Avec le retour de Fugueuse, il était difficile de passer à côté du sujet illustré dans la série. L’industrie du sexe est un phénomène excessivement complexe et qui mérite qu’on s’y attarde.

La prostitution, légale ou pas?

Pour commencer, il est primordial de définir ce qu’est la prostitution. Selon le site l’Encyclopédie Canadienne, la prostitution est une «pratique qui consiste à échanger de l’argent contre des services sexuels». Cela peut donc être vu comme une sorte de métier. Une personne offre un service, et une autre personne paye pour le recevoir. Cependant, la nature du service est telle qu’il y a encore beaucoup de tabous associés.

La pratique en soi de la prostitution n’est pas illégale, mais certaines activités reliées le sont. Selon le document expliquant la loi C-36, Loi sur la protection des collectivités et des personnes victimes d’exploitation, il est permis pour une personne de vendre ses services sexuels. Cependant, l’achat et le fait de communiquer leurs ventes dans des endroits publics sont interdits. De plus, les maisons de débauche et le proxénétisme, le fait de vivre de la prostitution d’autrui, sont interdits.

Et les bars de danseuses?

Les bars de danseuses nues à proprement parler ne sont pas illégaux, quoique cela dépend de leur «vraie» nature. Le mémoire de Yamilée Nicolas-Pierre intitulé L’écosystème des crimes de bars de danses érotique québécois explique bien les différences.

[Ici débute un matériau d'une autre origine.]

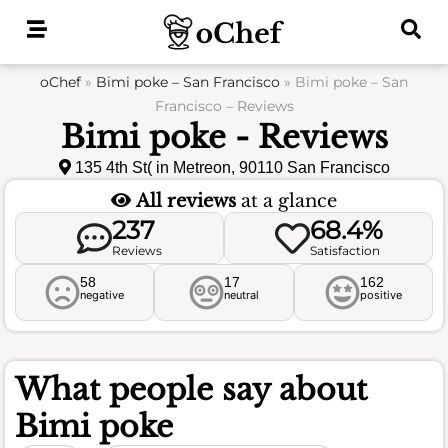
Skip
to
content
oChef
»
Bimi poke – San Francisco
»
Bimi poke – San
Francisco – Reviews
Bimi poke - Reviews
135 4th St( in Metreon, 90110 San Francisco
All reviews
at a glance
237
68.4%
Reviews
Satisfaction
58
17
162
negative
neutral
positive
What people say about
Bimi poke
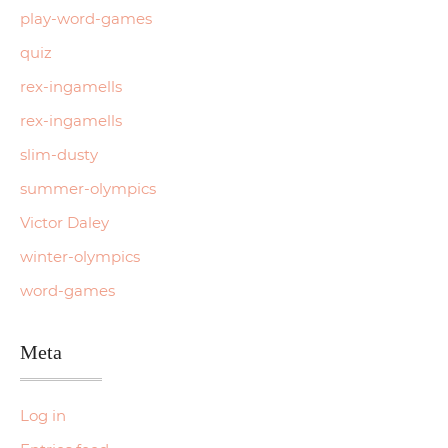
play-word-games
quiz
rex-ingamells
rex-ingamells
slim-dusty
summer-olympics
Victor Daley
winter-olympics
word-games
Meta
Log in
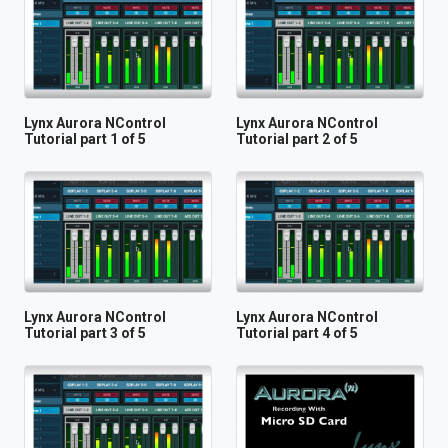
Lynx Aurora NControl
Lynx Aurora NControl
Tutorial part 1 of 5
Tutorial part 2 of 5
Lynx Aurora NControl
Lynx Aurora NControl
Tutorial part 3 of 5
Tutorial part 4 of 5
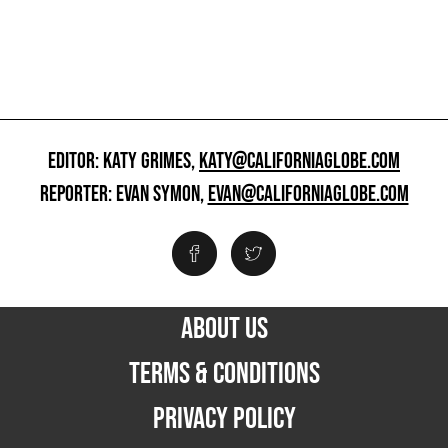
EDITOR: KATY GRIMES,
KATY@CALIFORNIAGLOBE.COM
REPORTER: EVAN SYMON,
EVAN@CALIFORNIAGLOBE.COM
ABOUT US
TERMS & CONDITIONS
PRIVACY POLICY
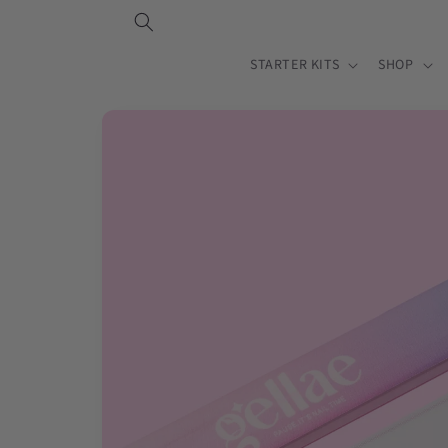
Skip to
content
STARTER KITS
SHOP
Skip to
product
information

Tout d’abord, les bars de danseuses «normaux», où les femmes font principalement leur argent dans des danses contact et aux isoloirs semi-ouverts, se nomment dans le milieu de l’industrie du sexe des bars à «10», ou parfois à «20».

En effet, le temps d’une performance dans l’isoloir– une chanson de trois à cinq minutes — est de 10$ ou 20$. Ces endroits sont très «encadrés» comparativement à d’autres milieux de l’industrie du sexe, puisque les règles sont strictes pour le client de ce qu’il a droit de faire, mais celles-ci peuvent différer d’un établissement à l’autre. La prostitution n’est pas permise.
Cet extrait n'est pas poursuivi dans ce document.